PCB Milling

In this project, I used MakerCAM and the CNC machines in the Fab Lab in order to create GCode for a board and manufacture it when given gerber files.

Software and Hardware Used:

• Carvera Desktop CNC Machine: Machine that milled out the board
• Makera CAM: Software to generate GCode from gerber and drill files
• Carvera Controller: Software to control the CNC Machine

Quick Downloads

• GCode for Board
• KiCAD Files

Workflow for Milling a Board with the Carvera Desktop CNC Machine

1. Open Makera CAM and open a 3-Axis project
2. Edit the material settings to be a 127mm x 101mm x 1.7mm PCB
3. Import the files with File ⇒ Import PCB
4. Select all of the imported vectors and click the letter M to move them. Set the origin to the bottom left corner and type in the coordinates (6,6) to move the bottom left corner of the vectors to (6,6) in the workspace.
5. Create a 2D Pocket cut toolpath by selecting only the edge.cuts and f.cu vectors, then clicking 2D Path ⇒ 2D Pocket.
6. Edit the 2D Pocket settings with the following settings:
   • End depth: 0.05mm
   • Tools: 0.8mm Corn and 0.2mm*30° Engraving (metal)
     • Ensure that for these tools, the material selected is "PCB"
7. Once these settings are applied, select "calculate," which should make a toolpath appear on the screen. If it looks right, then hide it. If not, re-do the process.
8. Hide everything except for the .drl files. Then, select all of the holes and click 2D Path ⇒ 2D Drilling.
9. Edit the 2D Drilling settings with the following settings:
   • End depth: 1.70mm
   • Tools: 0.8mm Corn (ensure material is set to "PCB")
10. Once these settings are applied, select "calculate," which should make a toolpath appear on the screen. If it looks right, then hide it. If not, re-do the process.
11. Deselect everything, and hide all vectors except for the edge.cuts layer. Select only the inner line, then click 2D Path ⇒ 2D Contour.
12. Edit the 2D Contour settings with the following settings:
    • End depth: 1.70mm
    • Tools: 0.8mm Corn (ensure material is set to "PCB")
13. Once these settings are applied, select "calculate," which should make a toolpath appear on the screen. If it looks right, then hide it. If not, re-do the process.
14. Hide everything except for the 3 toolpaths. If everything looks correct, export them by clicking Export Toolpaths in the top right of the screen and selecting the 3 toolpaths. It should save a .nc file.

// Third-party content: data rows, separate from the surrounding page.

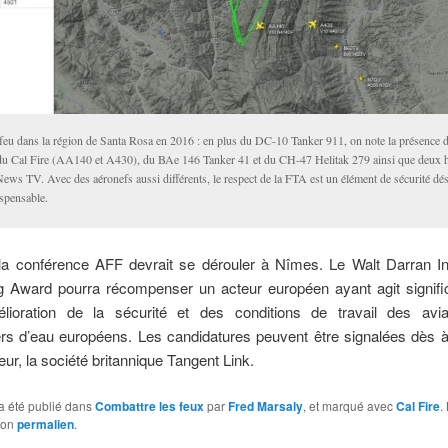
feu dans la région de Santa Rosa en 2016 : en plus du DC-10 Tanker 911, on note la présence
du Cal Fire (AA140 et A430), du BAe 146 Tanker 41 et du CH-47 Helitak 279 ainsi que deux h
ews TV. Avec des aéronefs aussi différents, le respect de la FTA est un élément de sécurité dé
ispensable.
la conférence AFF devrait se dérouler à Nîmes. Le Walt Darran Int
ing Award pourra récompenser un acteur européen ayant agit signifi
élioration de la sécurité et des conditions de travail des avi
rs d’eau européens. Les candidatures peuvent être signalées dès à
eur, la société britannique Tangent Link.
a été publié dans
Combattre les feux
par
Fred Marsaly
, et marqué avec
Cal Fire
.
son
permalien
.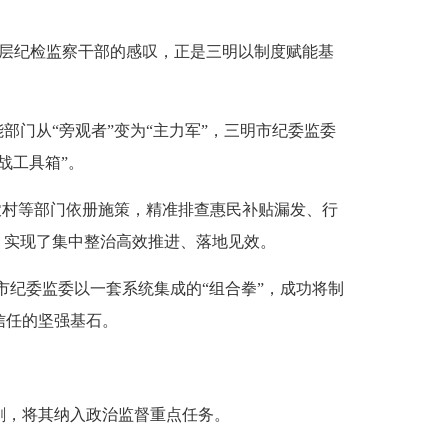
基层纪检监察干部的感叹，正是三明以制度赋能基
门从“旁观者”变为“主力军”，三明市纪委监委
战工具箱”。
农村等部门依册施策，精准排查惠民补贴漏发、行
，实现了集中整治高效推进、落地见效。
市纪委监委以一套系统集成的“组合拳”，成功将制
信任的坚强基石。
，将其纳入政治监督重点任务。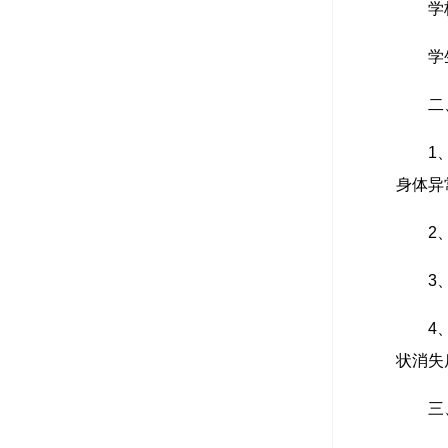
学
学
二
1
身体异
2
3
4
状消失
三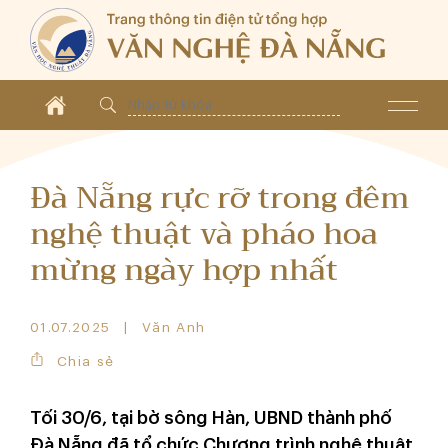
Đà Nẵng rực rỡ trong đêm
nghệ thuật và pháo hoa
mừng ngày hợp nhất
01.07.2025
Văn Anh
Chia sẻ
Tối 30/6, tại bờ sông Hàn, UBND thành phố
Đà Nẵng đã tổ chức Chương trình nghệ thuật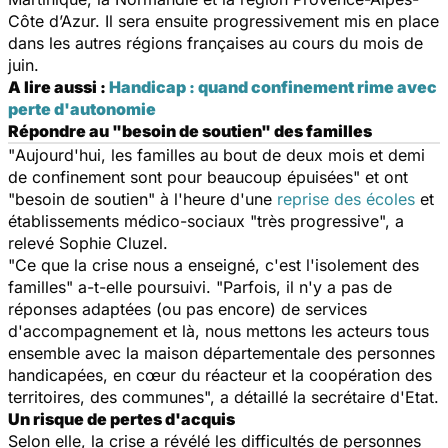
Côte d’Azur. Il sera ensuite progressivement mis en place
dans les autres régions françaises au cours du mois de
juin.
A lire aussi :
Handicap : quand confinement rime avec
perte d'autonomie
Répondre au "besoin de soutien" des familles
"
Aujourd'hui, les familles au bout de deux mois et demi
de confinement sont pour beaucoup épuisées
" et ont
"
besoin de soutien
" à l'heure d'une
reprise des écoles
et
établissements médico-sociaux "
très progressive
", a
relevé Sophie Cluzel.
"
Ce que la crise nous a enseigné, c'est l'isolement des
familles"
a-t-elle poursuivi. "
Parfois, il n'y a pas de
réponses adaptées (ou pas encore) de services
d'accompagnement et là, nous mettons les acteurs tous
ensemble avec la maison départementale des personnes
handicapées, en cœur du réacteur et la coopération des
territoires, des communes
", a détaillé la secrétaire d'Etat.
Un risque de pertes d'acquis
Selon elle, la crise a révélé les difficultés de personnes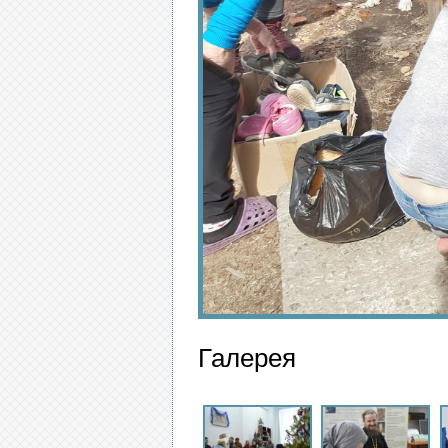
Галерея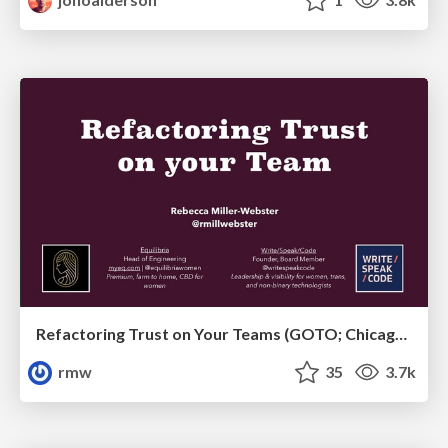
Refactoring Trust on Your Teams (GOTO; Chicago 2020)
rmw
35
3.7k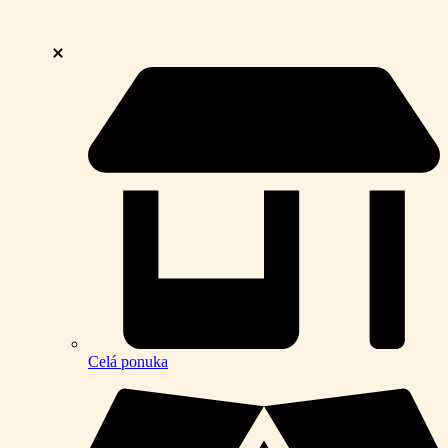
Celá ponuka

Creating GCode in Makera CAM

At the start, Mr. Dubick provided the class with gerber files (Download) to create the board from.

Once I downloaded these files, I imported them into Makera CAM with File ⇒ Import PCB. Before doing anything else, I changed the material settings to 127mm x 101mm x 1.7mm (L x W x H) since the blank PCB that I milled was that size.

After setting the workspace up, I used the Translate tool to move the board to the coordinates (6,6). Moving the board here allows for the board to be milled with very little wasted space while still allowing ample room for securing the board to the CNC machine. Next, I hid the .drl and f.cu_pad files, leaving only the edge.cuts and f.cu files visible. I selected them and selected 2D Path ⇒ 2D Pocket, which brought up many options. I made sure to change the end depth to 0.05mm and to change the tools to 0.8mm Corn and 0.2mm*30° Engraving (Metal) for the 2D Pocket cut. The purpose of the 2D Pocket is to take off the very top layer of copper on the PCB board, leaving behind only the desired traces. Once I had all of my desired settings, I pressed "calculate", and it displayed the toolpath for the 2D Pocket cut.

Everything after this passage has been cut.